King told a media roundtable last month that the U.S. will consult South Korea closely in making any decision on the food aid to North Korea, but added, "The United States can make an independent decision."
King, meanwhile, will raise human rights issues in North Korea, Toner said.
"Given his capacity as human rights ambassador, he will raise appropriate human rights issues," the spokesman said.
King will also ask North Korea to release an American citizen held since November for proselytizing.
"I can also imagine that he'll raise the issue of our American citizen who's being currently held in North Korea," Toner said.
North Korea last month said it would soon indict Jun Yong-su, without specifying his crime.
Former U.S. President Jimmy Carter failed to bring back Jun when he visited Pyongyang late last month. In August, he brought back another American citizen, Aijalon Gomes, who was sentenced to eight years in a labor and re-education camp and fined US$700,000 for illegal entry.
In a related move, the White House said earlier in the day that North Korea will be high on the agenda next week when President Barack Obama attends a meeting of leaders from eight advanced economies.
"The G-8 leaders will talk about a range of political and security issues," Ben Rhodes, deputy national security adviser, said in a conference call. "Traditionally this has included everything from nonproliferation, North Korea, Iran, terrorism, drug trafficking, piracy.

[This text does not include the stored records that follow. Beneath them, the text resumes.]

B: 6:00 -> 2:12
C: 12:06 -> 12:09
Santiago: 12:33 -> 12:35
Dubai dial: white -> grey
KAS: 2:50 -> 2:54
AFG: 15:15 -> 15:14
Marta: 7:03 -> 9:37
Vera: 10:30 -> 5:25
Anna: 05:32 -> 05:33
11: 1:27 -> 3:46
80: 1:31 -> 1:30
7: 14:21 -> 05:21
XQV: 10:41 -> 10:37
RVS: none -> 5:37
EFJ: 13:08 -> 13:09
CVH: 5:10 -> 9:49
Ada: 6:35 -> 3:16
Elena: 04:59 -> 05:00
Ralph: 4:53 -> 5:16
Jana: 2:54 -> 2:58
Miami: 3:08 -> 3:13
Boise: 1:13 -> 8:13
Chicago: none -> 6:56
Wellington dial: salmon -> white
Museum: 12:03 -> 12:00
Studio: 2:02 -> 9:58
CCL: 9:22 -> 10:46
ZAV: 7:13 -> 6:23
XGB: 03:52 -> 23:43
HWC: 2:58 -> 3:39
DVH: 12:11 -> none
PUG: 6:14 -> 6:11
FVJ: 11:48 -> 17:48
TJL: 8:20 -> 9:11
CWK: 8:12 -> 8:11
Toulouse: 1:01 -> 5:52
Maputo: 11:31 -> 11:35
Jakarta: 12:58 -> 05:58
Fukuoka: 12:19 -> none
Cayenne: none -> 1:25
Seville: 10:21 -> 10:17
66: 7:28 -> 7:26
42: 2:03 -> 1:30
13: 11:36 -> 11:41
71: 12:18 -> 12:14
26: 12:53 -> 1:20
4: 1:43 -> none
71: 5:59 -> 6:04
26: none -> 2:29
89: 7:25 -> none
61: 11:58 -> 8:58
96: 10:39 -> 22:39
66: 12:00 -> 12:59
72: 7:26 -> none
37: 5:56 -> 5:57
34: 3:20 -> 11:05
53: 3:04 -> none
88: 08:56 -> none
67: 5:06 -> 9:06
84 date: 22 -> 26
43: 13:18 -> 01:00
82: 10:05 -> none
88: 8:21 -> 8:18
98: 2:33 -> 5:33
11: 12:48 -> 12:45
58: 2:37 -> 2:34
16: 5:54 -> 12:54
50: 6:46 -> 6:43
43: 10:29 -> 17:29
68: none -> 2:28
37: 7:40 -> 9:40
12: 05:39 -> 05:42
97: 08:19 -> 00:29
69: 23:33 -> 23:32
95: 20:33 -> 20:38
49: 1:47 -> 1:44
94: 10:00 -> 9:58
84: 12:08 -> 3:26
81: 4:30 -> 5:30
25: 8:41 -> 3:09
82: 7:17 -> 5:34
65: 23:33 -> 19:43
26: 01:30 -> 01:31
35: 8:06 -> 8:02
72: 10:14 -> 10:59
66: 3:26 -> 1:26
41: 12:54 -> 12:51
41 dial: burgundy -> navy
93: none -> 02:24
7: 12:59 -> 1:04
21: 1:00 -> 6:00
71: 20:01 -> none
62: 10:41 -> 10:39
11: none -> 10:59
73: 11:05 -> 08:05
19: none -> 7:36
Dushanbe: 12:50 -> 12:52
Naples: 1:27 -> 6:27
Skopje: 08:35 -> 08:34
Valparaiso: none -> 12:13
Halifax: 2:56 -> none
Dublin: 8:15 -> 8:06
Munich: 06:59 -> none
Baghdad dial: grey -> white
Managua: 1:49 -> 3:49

This year there will also be an extensive discussion of developments in the Middle East and North Africa as well."
Obama will attend the G-8 summit in Deauville, France, late next week as part of a weeklong European tour that will also bring him to Ireland, Britain and Poland. The G-8 countries are the U.S., Britain, France, Germany, Italy, Japan, Canada and Russia.
North Korean leader Kim Jong-il is currently on a tour of northeastern China, his third visit within a year, apparently to seek economic cooperation and China's support for the third-generation power transition to his youngest son, Jong-un.
The 28-year-old heir apparent last year was appointed vice chairman of the Central Military Commission of the North's ruling Workers' Party, which oversees the 1.2 million-strong military.
Toner said he had no information on the North Korean leader's trip to China.
"On the issue of North Korean officials traveling to Beijing, I just would refer you to the Chinese government for details," he said. "We don't have any confirmation. We have no information."
International talks on ending North Korea's nuclear ambitions have been in limbo for more than two years over U.N. sanctions imposed after the North's nuclear and missile tests and two deadly border attacks that killed 50 South Koreans last year.
South Korea has demanded North Korea's apology for the provocations before any resumption of the six-party talks involving the two Koreas, the U.S., China, Japan and Russia. Pyongyang denies involvement in the sinking of the South Korean warship Cheonan, and claims the attack on Yeonpyeong Island was provoked by South Korea's artillery exercises near the sea border.
In an incremental approach toward the nuclear talks' resumption, South Korea and China recently called on North Korea to have a bilateral nuclear dialogue with South Korea and then another bilateral discussion with the U.S. ahead of any plenary session of the six-party talks. The North has not yet responded to the proposal.
China, North Korea's staunchest communist ally, early this week blocked the release of a U.N. report that alleges that North Korea has continued proliferating missiles and their parts to Iran and other countries in violation of international sanctions. All 15 Security Council members need to sign it before its release.
Iran has denied the report, which alleged it received missile technology shipments from North Korea through a third country, which diplomats say is China. Tehran insists it has sufficient technology to develop missiles on its own.